What you will do = Please restate all of the records word for word, setting the pictures aside.

Record set =
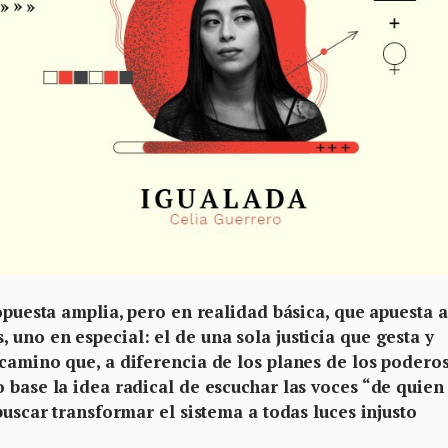
ropuesta amplia, pero en realidad básica, que apuesta a
uno en especial: el de una sola justicia que gesta y
camino que, a diferencia de los planes de los poderos
 base la idea radical de escuchar las voces “de quien
buscar transformar el sistema a todas luces injusto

Exercise output =
ropuesta amplia, pero en realidad básica, que apuesta a
uno en especial: el de una sola justicia que gesta y
camino que, a diferencia de los planes de los poderos
 base la idea radical de escuchar las voces “de quien
buscar transformar el sistema a todas luces injusto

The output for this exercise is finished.